In a linked editorial[2], Ajith Nair, MD, Baylor College of Medicine, and Anita Deswal, MD, MPH, The University of Texas MD Anderson Cancer Center, both in Houston, Texas, noted that fulminant myocarditis is rare and can result from either of two mechanisms: viral tropism or an immune-mediated mechanism.

"It remains to be seen whether using antiviral therapy vs immunomodulatory therapy on the basis of clinical and cytokine profiles will yield benefits," they wrote.

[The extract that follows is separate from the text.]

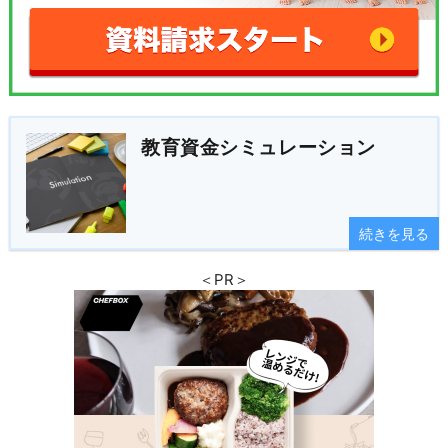
教育資金シミュレーション
続きを見る
＜PR＞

"Fulminant myocarditis invariably requires hemodynamic support and carries a high mortality risk if it is recognized late; however, the long-term prognosis in patients who survive the critical period is favorable, with recovery of myocardial function," they added.

"This study highlights the ever-shifting understanding of the pathophysiology and therapeutic approaches to fulminant myocarditis," Nair and Deswal concluded.

This research was supported in part by the Foundation of France, French National Research Agency, Sorbonne University, and Clinical Research Hospital. The researchers have filed a patent application based on these results. Nair and Deswal have no relevant disclosures.

Study Highlights

  • Researchers performed a retrospective case analysis from one tertiary ICU in France. They focused on patients admitted with a proven infection with SARS-CoV-2 between March 2020 and June 2021 who also had fulminant acute myocarditis.
  • Data collected included demographic and medical information, and the key variable in the study was the presence of MIS-A.
  • Researchers compared levels of inflammatory cytokines based on the presence of MIS-A, and they also evaluated levels of anti-interferon alfa and RNA polymerase III autoantibodies.
  • 38 patients comprised the study cohort. Median LVEF at admission was 20% (interquartile range [IQR], 20%-45%), and the median high-sensitivity T-troponin level was 1300 [IQR, 486, 4750] ng/mL. 79% of patients presented in cardiogenic shock.
  • 10 patients underwent coronary angiography, which was normal in all cases.
  • The median length of stay in the ICU was 6 days. Half of patients received mechanical ventilation, and 29% had renal replacement.
  • 74% of patients received glucocorticoids and immunoglobulins.
  • The in-hospital mortality rate was 13%. At a median of 235 [IQR, 155-359] days after admission, 32 patients were alive, and all save 1 had a normal LVEF.
  • 66% of patients met criteria for MIS-A. Patients without MIS-A had a shorter duration of COVID-19 before myocarditis (median delay of 3 vs 8 days), and they were more quickly admitted to the ICU.
  • 15% of patients without MIS-A had positive serology for SARS-CoV-2 compared with 96% of patients with MIS-A.
  • Rates of VA-ECOM were 92% and 16% in the MIS-A--negative and MIS-A--positive groups, respectively. The respective ICU mortality rates were 31% and 4%.
  • The presence of MIS-A was associated with higher levels of IL-22, IL-17, and tumor necrosis factor-α. Conversely, the absence of MIS-A was marked by higher levels of interferon alfa-2 and IL-8.

Clinical Implications

  • Patients with acute myocarditis due to COVID-19 tend to be male, younger, and generally healthy before infection. In the current study by Barhoum and colleagues, no patients with acute myocarditis were vaccinated against COVID-19, and the median delay between COVID-19 general symptom onset and myocarditis symptoms specifically was 5 days.
  • The absence of MIS-A was associated with a faster onset of fulminant myocarditis in the current study, with negative serology for SARS-CoV-2. The absence of MIS-A was associated with higher rates of VA-ECMO and ICU mortality.
  • Implications for the healthcare team: Members of the team should be prepared to provide critical-level care for patients with AM related to COVID-19 who do not meet criteria for MIS-A, as these patients were found to be sicker with worse outcomes.